**Task to complete:**
From the listing below, output only the lines starting at the line that has "Processus de levée des fonds (33:27)" and ending at the line that has "Projet III - Module", exactly as they appear, ends included.

• • •

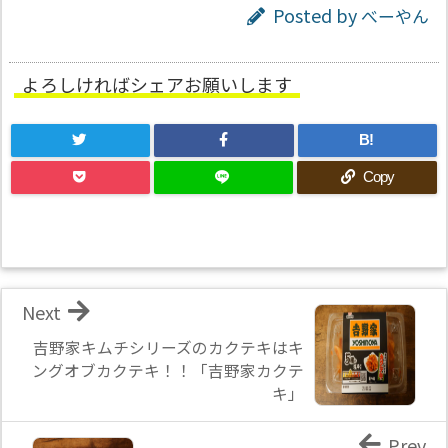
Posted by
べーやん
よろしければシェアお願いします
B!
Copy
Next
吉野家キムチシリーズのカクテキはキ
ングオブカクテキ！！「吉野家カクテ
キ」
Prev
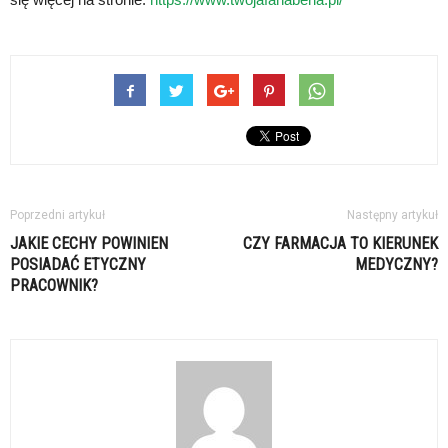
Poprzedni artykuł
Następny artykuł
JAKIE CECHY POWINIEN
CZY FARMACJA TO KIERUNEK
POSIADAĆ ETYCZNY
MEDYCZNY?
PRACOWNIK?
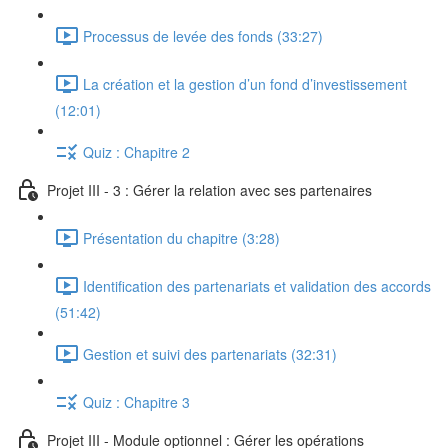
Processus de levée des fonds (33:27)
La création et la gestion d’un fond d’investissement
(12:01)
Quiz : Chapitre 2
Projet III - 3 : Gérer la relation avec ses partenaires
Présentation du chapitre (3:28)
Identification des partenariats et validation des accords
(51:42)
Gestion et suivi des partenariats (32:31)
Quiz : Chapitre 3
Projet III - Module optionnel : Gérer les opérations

• • •

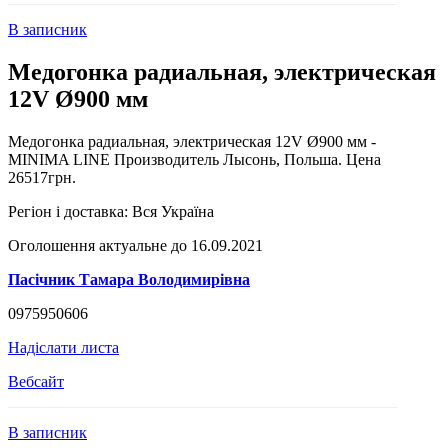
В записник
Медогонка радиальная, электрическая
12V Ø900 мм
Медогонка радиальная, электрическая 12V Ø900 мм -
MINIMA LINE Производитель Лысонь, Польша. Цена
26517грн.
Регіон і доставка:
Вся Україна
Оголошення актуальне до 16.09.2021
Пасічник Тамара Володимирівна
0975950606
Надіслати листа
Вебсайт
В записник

• • •

**Solved problem:**
Processus de levée des fonds (33:27)
La création et la gestion d’un fond d’investissement
(12:01)
Quiz : Chapitre 2
Projet III - 3 : Gérer la relation avec ses partenaires
Présentation du chapitre (3:28)
Identification des partenariats et validation des accords
(51:42)
Gestion et suivi des partenariats (32:31)
Quiz : Chapitre 3
Projet III - Module optionnel : Gérer les opérations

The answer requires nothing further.